Thanks for the example codes, much appreciated. I have to admit I am not a great fan of creating an empty container and then appending values – indoctrination by Python comprehensions perhaps. I think the second code is very much in line with the thinking from @HadrienG Deal with the Option or Result completely at the call site even at the expense of more code.
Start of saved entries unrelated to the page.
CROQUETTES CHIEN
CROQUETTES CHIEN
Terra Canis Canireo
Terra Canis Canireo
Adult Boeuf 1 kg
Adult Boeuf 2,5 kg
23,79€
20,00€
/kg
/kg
Thanks to both for prompt replies, I shall amend my code!


#6

Note that recently, the Rust community went through a lot of effort in order to make error handling based on return values feel more like exception propagation, which is a sort of convergence between the two approaches:

  • The ? syntax which you use, for example, was added to shorten the common “early exit on error” usage pattern.
  • The error-chain crate was built to ease the composition of Result (more specifically error) types from different crates, allowing things like ? to be used even when returning errors of different types. It also has some nice other features such as printing error backtraces, and is in general the recommended way to handle errors in large Rust programs.

#7

Wont’t

let files: Vec<String> = std::fs::read_dir(path)?
        .map(|it| it?.file_type()?)
        .filter(|it| it.is_file())
        .map(|it| it.file_name().into_string()?))
        .collect();

work? That looks somewhat nice to me.

(e) Ah yeah, as HadrienG mentions, you’d need to set up error handling properly.


#8

collect does this, in a similar way: it evaluates the list.
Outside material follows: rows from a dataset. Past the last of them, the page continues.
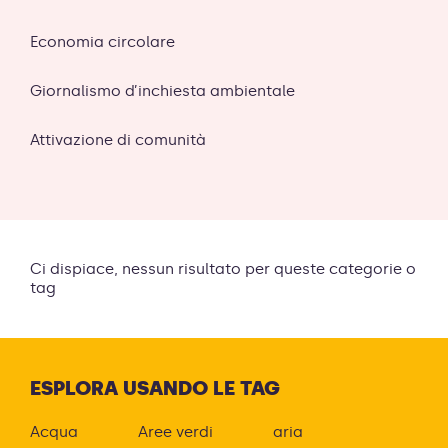
Economia circolare
Giornalismo d’inchiesta ambientale
Attivazione di comunità
Ci dispiace, nessun risultato per queste categorie o
tag
ESPLORA USANDO LE TAG
Acqua
Aree verdi
aria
Specifically, collect on Iterator<Item=Result<T, E>> gives a Result<Collection<T>, E>.


#9

As others mentioned it all depends on what error handling granularity you want. Here is a quick and dirty version that reports problem with read_dir and discards all problematic entries (admittedly its ugly and nonidiomatic as hell as I’m on mobile)

link to playground

use std::fs;
use std::io;

fn run() -> io::Result<Vec<String>> {

    let files: Vec<_> = fs::read_dir("/etc")?
        .map(|it| -> io::Result<(fs::DirEntry, fs::Metadata)> {
            let it = it?;
            let meta = it.metadata()?;
            Ok((it, meta))
        })
        .filter_map(|tup| tup.ok())
        .filter(|tup| tup.1.is_file())
        .filter_map(|(it, _)| it.file_name().into_string().ok())
        .collect();

    Ok(files)
}

fn main() {
    println!("{:?}", run().unwrap());
}

#10

Looks like it is indeed possible to cook an extension trait to work with Iterator<Item=Result<_, _>> pleasantly. The end result looks like this:

use result_iterator::ResultIterator;

use std::fs::{self, DirEntry};
use std::io;
use std::path::Path;

fn file_names(path: &Path) -> Result<Vec<String>, io::Error> {
    let result = fs::read_dir(path)?
        .map_then(|entry| {
            let is_file = entry.file_type()?.is_file();
            Ok((entry, is_file))
        })
        .filter_ok(|&(_, is_file)| is_file)
        .map_ok(|(entry, _)| entry.file_name().into_string().unwrap())
        .collect::<Result<Vec<_>, _>>()?;
    Ok(result)
}

The “library” code for ResultIterator is here: https://gist.github.com/matklad/9ccac802025f80d62bf0225f484ef1f0.

Does anyone know some crate which already has ResultIterator-like extensions? :slight_smile:


#11

In a similar vein, Itertools has map_results, fold_results, fold_options, and while_some.


#12

Wow, thanks! I didn’t expect to find these methods on the Itertools trait, because the trait itself can’t mention result, but of course you can add bounds on Self in methods!